The European Union is accelerating its strategy to reduce dependence on Russian fossil fuels, a move that follows discussions between EU Commission President Ursula von der Leyen and U.S. President Donald Trump. This coordinated effort aims to increase economic pressure on Russia. The European Commission is preparing its 19th sanctions package, which will target Russia's banking sector, energy industry, and the use of cryptocurrencies to circumvent existing sanctions.

The EU's existing roadmap aimed to cease Russian gas imports by 2028 and oil imports by the end of 2027. Currently, Russian gas constitutes approximately 19% of the EU's total gas imports, and about 13 million tons of Russian crude oil are imported annually. The accelerated phase-out is driven by the understanding that Russia's war economy is heavily financed by its fossil fuel revenues.

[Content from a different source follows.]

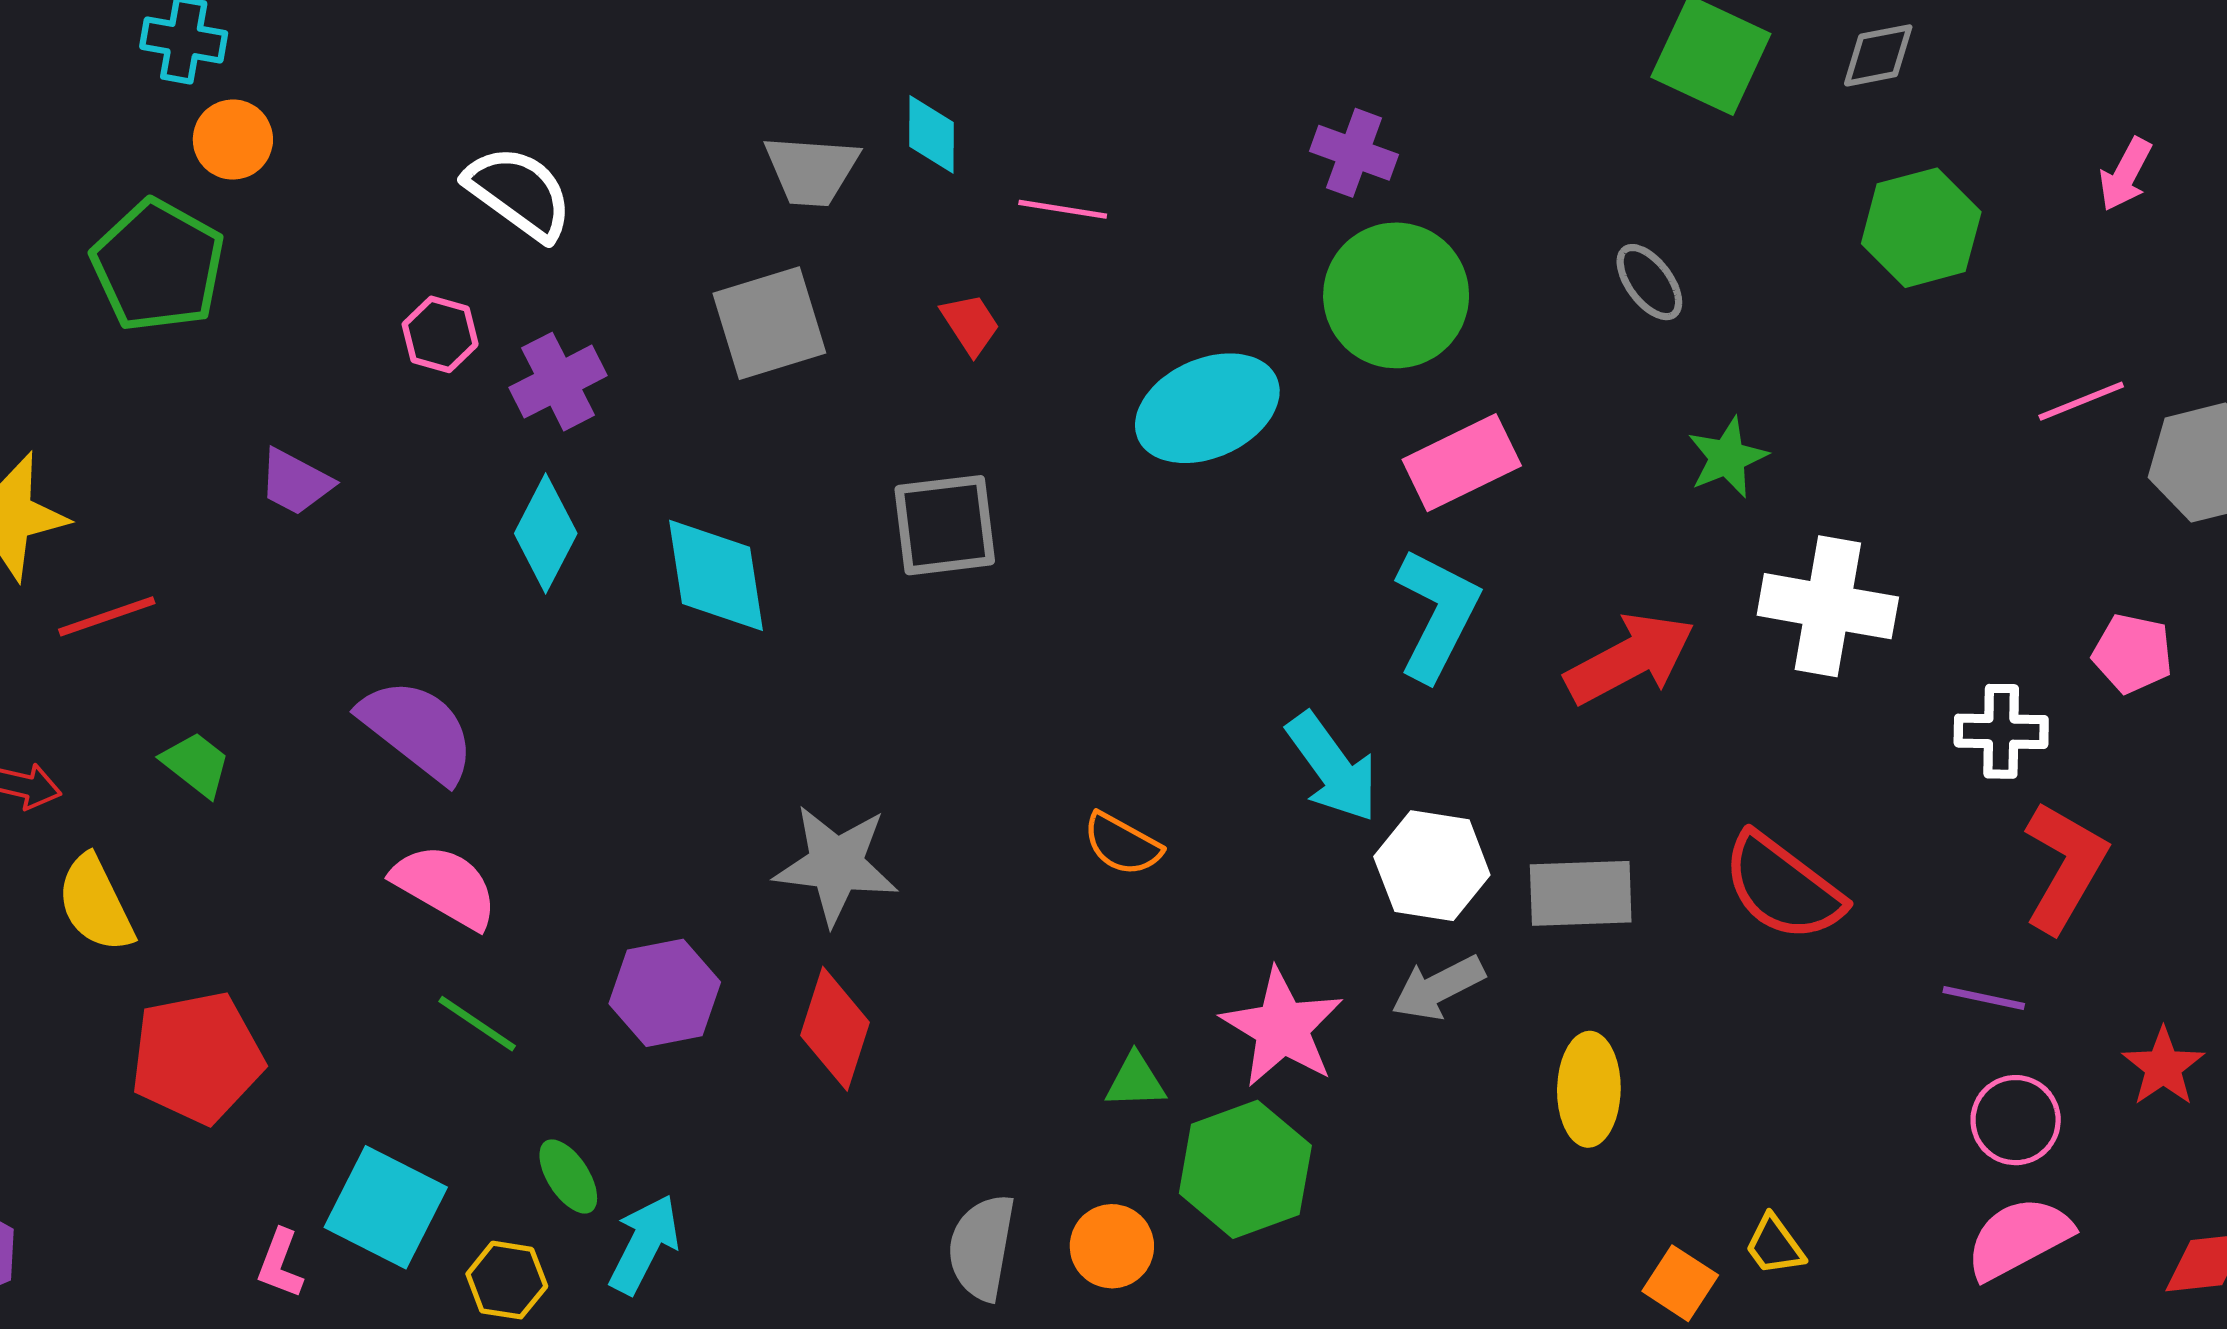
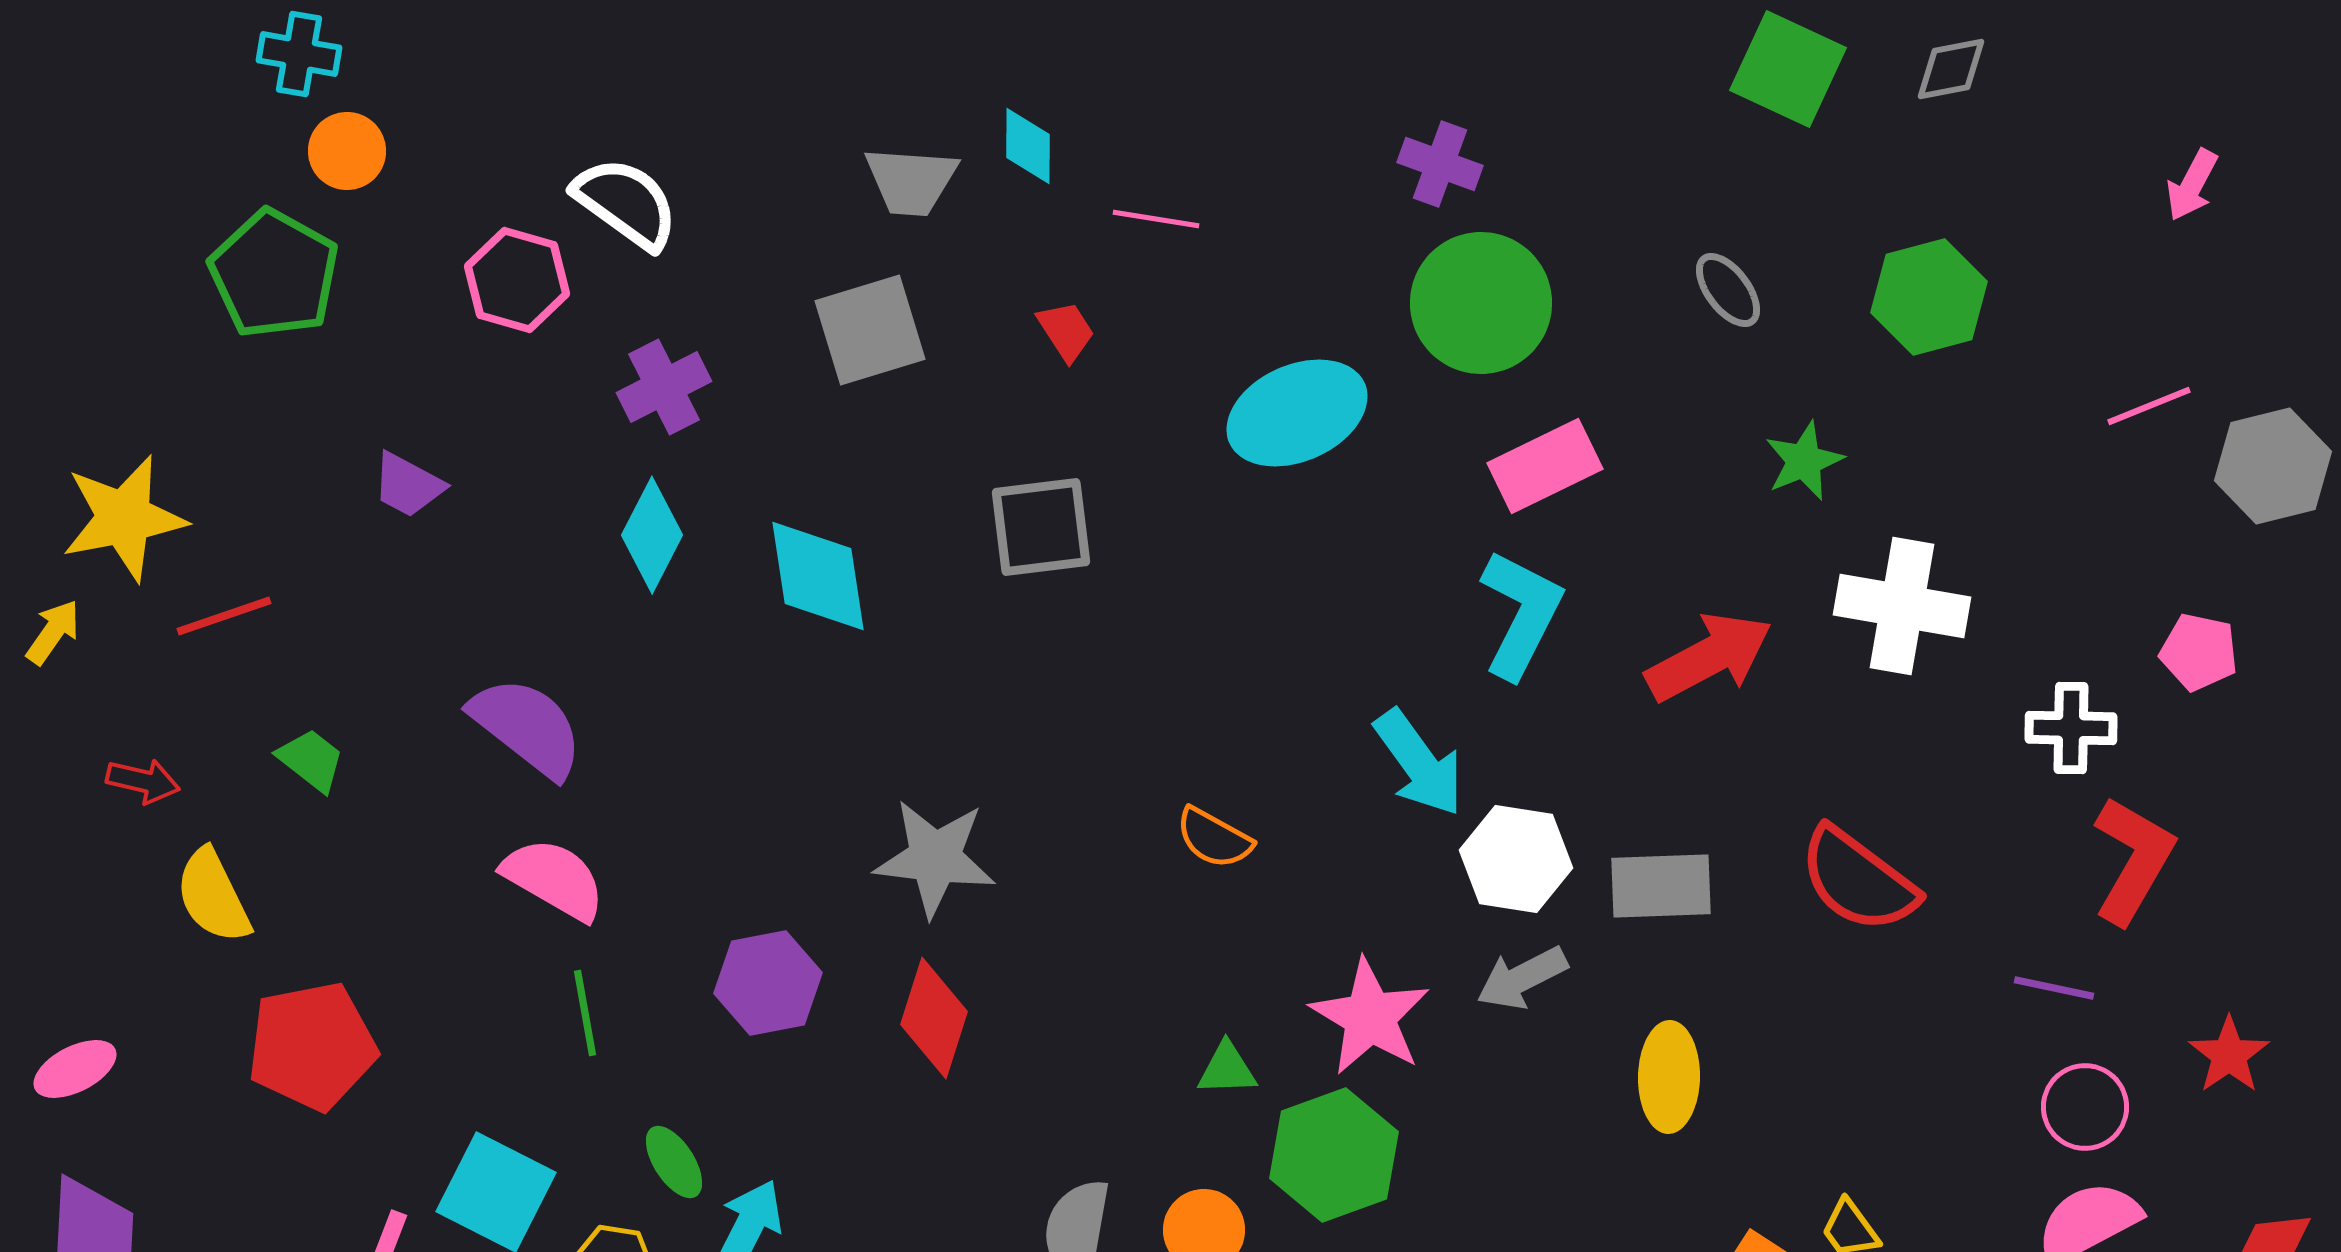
green hexagon: (1921, 228) -> (1929, 297), moved
pink hexagon: (440, 334) -> (517, 280), moved, size x1.4
green line: (477, 1024) -> (585, 1013), turned 46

President Trump has advocated for stronger economic measures against Russia, urging all NATO allies to cease energy purchases from Moscow and suggesting tariffs on China and India, major importers of Russian oil, if they do not comply. This dialogue highlights a shared objective to intensify economic pressure and reshape the global energy landscape.

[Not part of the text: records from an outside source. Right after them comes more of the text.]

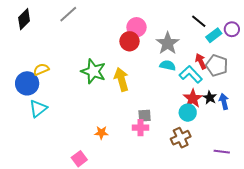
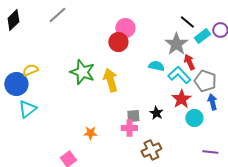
gray star: (168, 43) -> (176, 44), moved
gray pentagon: (217, 65) -> (205, 81), moved
black star: (210, 97) -> (156, 113), moved
cyan circle: (188, 113) -> (194, 118), moved
brown cross: (181, 138) -> (151, 150), moved

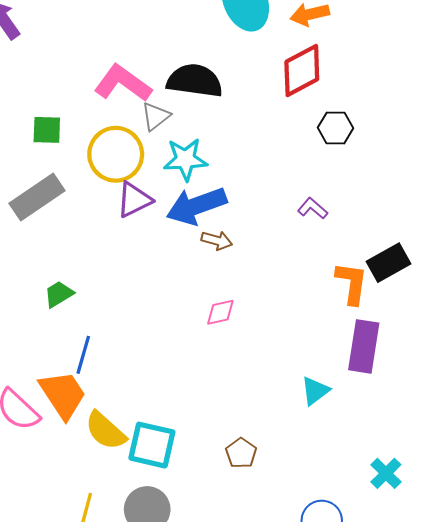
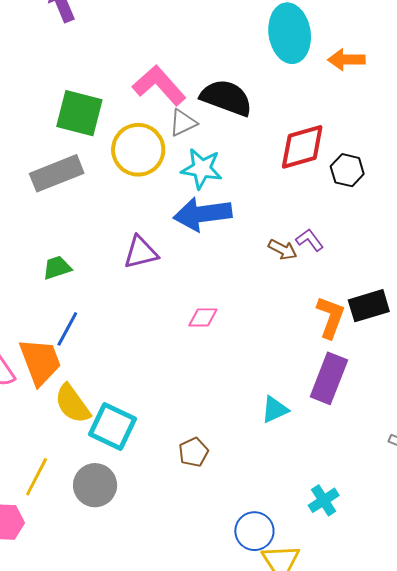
red diamond: (302, 70) -> (302, 147), moved
green square: (47, 130) -> (79, 113), size x1.6
purple triangle: (134, 200) -> (141, 252), moved
brown arrow: (217, 240) -> (283, 250), moved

However, achieving a complete cessation of Russian energy imports faces complexities, particularly regarding the participation of all NATO allies. Turkey, Hungary, and Slovakia are identified as key members of the alliance that continue to import Russian oil. Some of Turkey's refineries rely on Russian crude for up to 90% of their supply, driven by economic factors and existing infrastructure alignment. Hungary and Slovakia also maintain their dependence on Russian energy imports.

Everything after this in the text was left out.